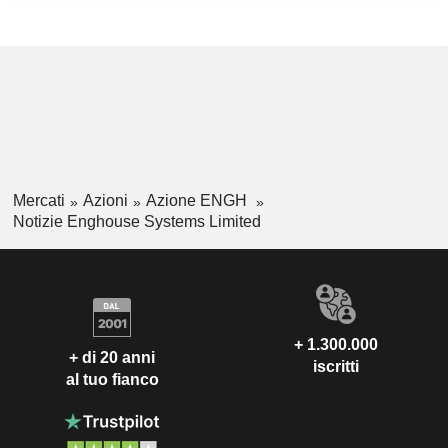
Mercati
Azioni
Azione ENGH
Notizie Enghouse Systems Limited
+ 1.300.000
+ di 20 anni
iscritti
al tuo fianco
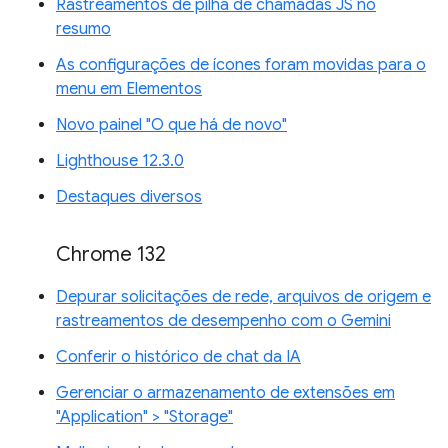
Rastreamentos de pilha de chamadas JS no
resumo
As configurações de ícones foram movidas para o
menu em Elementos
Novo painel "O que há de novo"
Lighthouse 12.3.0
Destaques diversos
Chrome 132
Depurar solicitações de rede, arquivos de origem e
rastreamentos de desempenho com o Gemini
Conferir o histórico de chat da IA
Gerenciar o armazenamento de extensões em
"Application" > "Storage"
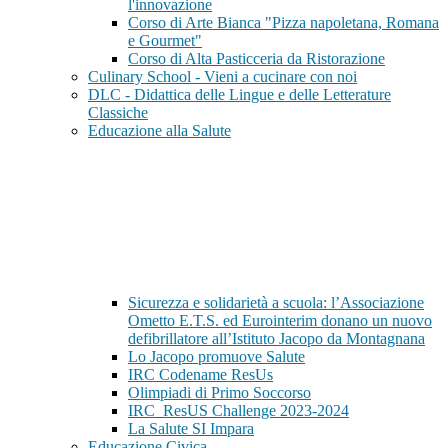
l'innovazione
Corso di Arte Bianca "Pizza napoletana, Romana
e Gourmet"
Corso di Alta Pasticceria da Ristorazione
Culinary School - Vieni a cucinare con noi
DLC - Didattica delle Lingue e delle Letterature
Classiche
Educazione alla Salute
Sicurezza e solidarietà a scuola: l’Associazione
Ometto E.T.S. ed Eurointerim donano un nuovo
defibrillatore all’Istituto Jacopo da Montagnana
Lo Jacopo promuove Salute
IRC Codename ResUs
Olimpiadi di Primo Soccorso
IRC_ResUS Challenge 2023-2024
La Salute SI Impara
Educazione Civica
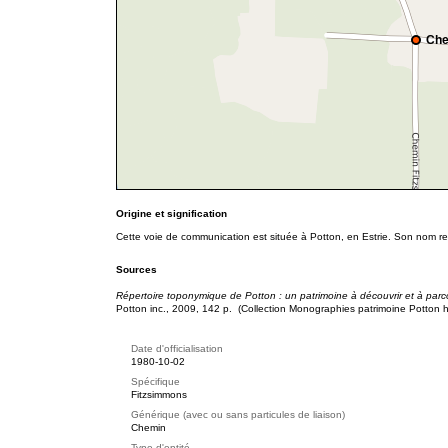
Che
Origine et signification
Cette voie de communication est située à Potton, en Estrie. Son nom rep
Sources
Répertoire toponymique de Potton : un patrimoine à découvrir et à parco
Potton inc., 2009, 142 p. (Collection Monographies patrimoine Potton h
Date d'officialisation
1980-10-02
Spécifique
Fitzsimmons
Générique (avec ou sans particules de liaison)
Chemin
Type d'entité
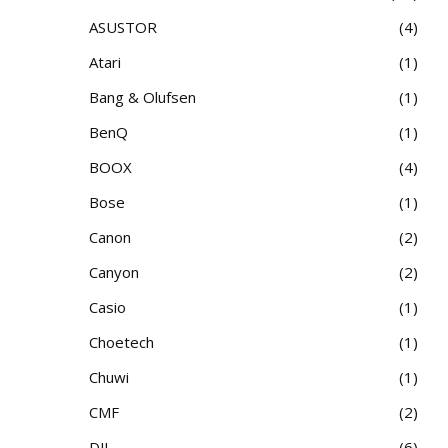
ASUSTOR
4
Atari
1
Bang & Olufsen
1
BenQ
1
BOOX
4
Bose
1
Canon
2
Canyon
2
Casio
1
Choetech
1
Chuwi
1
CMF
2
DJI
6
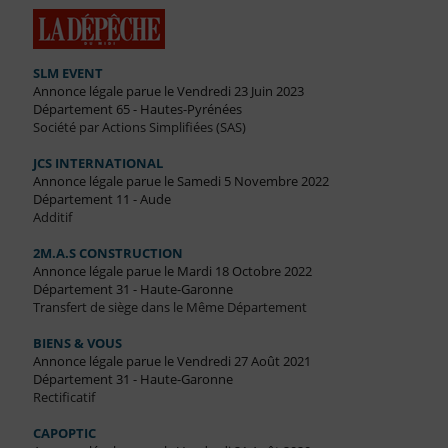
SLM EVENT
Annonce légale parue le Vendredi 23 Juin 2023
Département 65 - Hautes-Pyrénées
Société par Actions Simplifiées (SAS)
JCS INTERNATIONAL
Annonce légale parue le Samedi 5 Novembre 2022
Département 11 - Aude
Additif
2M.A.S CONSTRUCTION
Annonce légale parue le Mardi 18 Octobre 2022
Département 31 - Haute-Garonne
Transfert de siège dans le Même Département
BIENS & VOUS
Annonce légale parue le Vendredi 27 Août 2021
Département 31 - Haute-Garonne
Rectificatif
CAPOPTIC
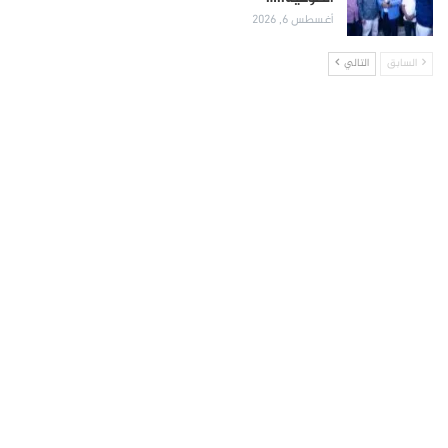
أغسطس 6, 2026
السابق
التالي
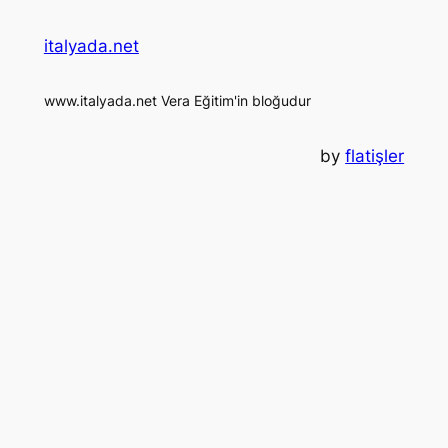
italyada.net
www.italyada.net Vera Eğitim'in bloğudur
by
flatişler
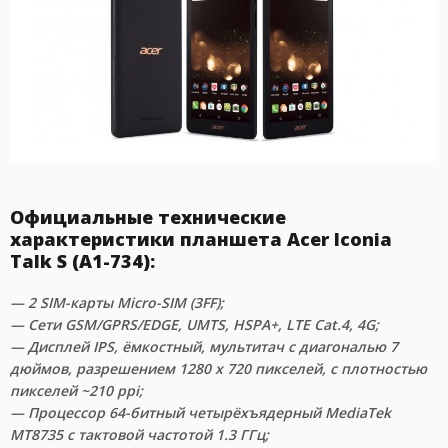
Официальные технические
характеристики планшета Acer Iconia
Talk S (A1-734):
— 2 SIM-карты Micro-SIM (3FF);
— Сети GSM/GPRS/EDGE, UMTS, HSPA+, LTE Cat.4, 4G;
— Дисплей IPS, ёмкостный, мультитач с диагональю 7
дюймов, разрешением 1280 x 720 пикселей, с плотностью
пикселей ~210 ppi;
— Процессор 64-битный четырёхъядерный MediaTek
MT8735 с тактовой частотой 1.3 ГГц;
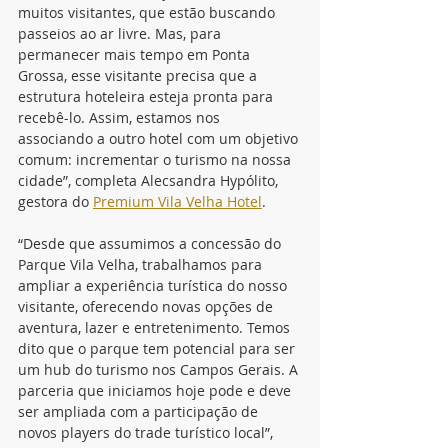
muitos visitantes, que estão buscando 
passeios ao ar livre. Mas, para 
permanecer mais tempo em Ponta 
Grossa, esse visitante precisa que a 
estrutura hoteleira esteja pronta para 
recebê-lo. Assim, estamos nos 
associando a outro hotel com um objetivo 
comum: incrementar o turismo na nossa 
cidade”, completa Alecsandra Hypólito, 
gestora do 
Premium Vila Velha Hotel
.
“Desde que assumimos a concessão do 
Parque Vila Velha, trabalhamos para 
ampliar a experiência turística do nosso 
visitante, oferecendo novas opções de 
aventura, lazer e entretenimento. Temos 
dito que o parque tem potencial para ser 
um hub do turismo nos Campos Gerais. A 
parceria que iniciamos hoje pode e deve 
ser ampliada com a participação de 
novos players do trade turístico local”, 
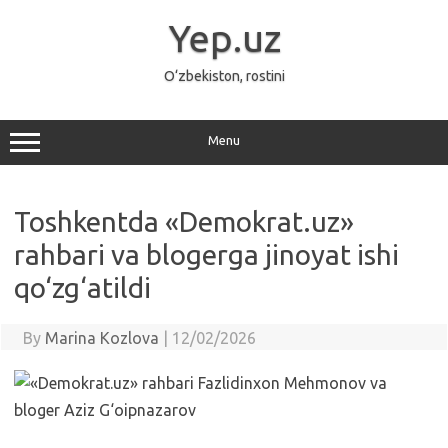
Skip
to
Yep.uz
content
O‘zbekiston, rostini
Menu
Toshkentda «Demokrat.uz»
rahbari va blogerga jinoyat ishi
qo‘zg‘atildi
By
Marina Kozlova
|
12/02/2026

::::

* [Directions]:
All lines in the data above from the one with "passeios ao ar livre. Mas, para" through the one with "a concessão do" must be repeated exactly, and no others.

* [Result for this task]:
passeios ao ar livre. Mas, para 
permanecer mais tempo em Ponta 
Grossa, esse visitante precisa que a 
estrutura hoteleira esteja pronta para 
recebê-lo. Assim, estamos nos 
associando a outro hotel com um objetivo 
comum: incrementar o turismo na nossa 
cidade”, completa Alecsandra Hypólito, 
gestora do 
Premium Vila Velha Hotel
.
“Desde que assumimos a concessão do 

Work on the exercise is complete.